16th-century commentary on al-Jāmiʿ al-Ṣaghīr'

Fayd al-Qadir Sharh al-Jami al-Saghir (فيض القدير شرح الجامع الصغير) is a multi-volume commentary on al-Jāmiʿ al-Ṣaghīr, a collection of hadith compiled by Jalāl al-Dīn al-Suyūṭī. Authored by ʿAbd al-Raʾūf al-Munāwī (d. 1622), the work is regarded as his most renowned contribution to hadith scholarship. It provides an exhaustive explanation of al-Suyūṭī's compilation and remains widely studied among Sunni scholars and students.

==Methodology==
Al-Suyūṭī compiled al-Jāmiʿ al-Ṣaghīr by selecting concise prophetic traditions (ahadiths) and arranging them alphabetically. In Fayḍ al-Qadīr, al-Munāwī followed the same organizational structure while providing detailed explanations of each hadith. His commentary is primarily characterized by takhrīj (citation tracing), through which he identified the sources of the hadiths, discussed their chains of transmission, and offered remarks on the narrators. In his interpretive sections, al-Munāwī frequently cited earlier scholars, supplementing their assessments with his own observations where necessary.

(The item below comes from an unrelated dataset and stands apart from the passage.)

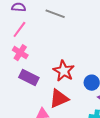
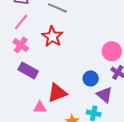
red star: (64, 71) -> (52, 37), moved

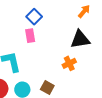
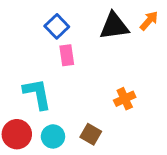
blue square: (34, 17) -> (57, 26), moved
black triangle: (80, 39) -> (114, 26), moved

An analysis of Fayḍ al-Qadīr indicates that al-Munāwī paid close attention to lexical and grammatical analysis, clarified meanings in both linguistic and customary contexts, and addressed the legal implications derived from the hadiths. He notes textual variants, omissions, and additions, thereby providing a comprehensive and critical exposition of the material. The author also emphasizes the extraction of theological insights, providing guidance on matters of ʿaqīdah.

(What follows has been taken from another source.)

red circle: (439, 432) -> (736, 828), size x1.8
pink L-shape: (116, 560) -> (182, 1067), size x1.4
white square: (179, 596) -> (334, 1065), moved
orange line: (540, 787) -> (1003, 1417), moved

The manuscripts utilized by al-Munāwī in composing Fayḍ al-Qadīr can be identified based on the information he records within the work. He occasionally employed multiple copies of the same text and referred to manuscripts of other hadith compilations. These included original drafts, authorial copies, and later derivatives. Several of the manuscripts cited by al-Munāwī hold particular importance, as some of them are no longer extant. Evidence within Fayḍ al-Qadīr suggests that al-Munāwī had access to both the original and various derivative copies of al-Jāmiʿ al-Ṣaghīr, though the fate of the author's original manuscript remains unknown.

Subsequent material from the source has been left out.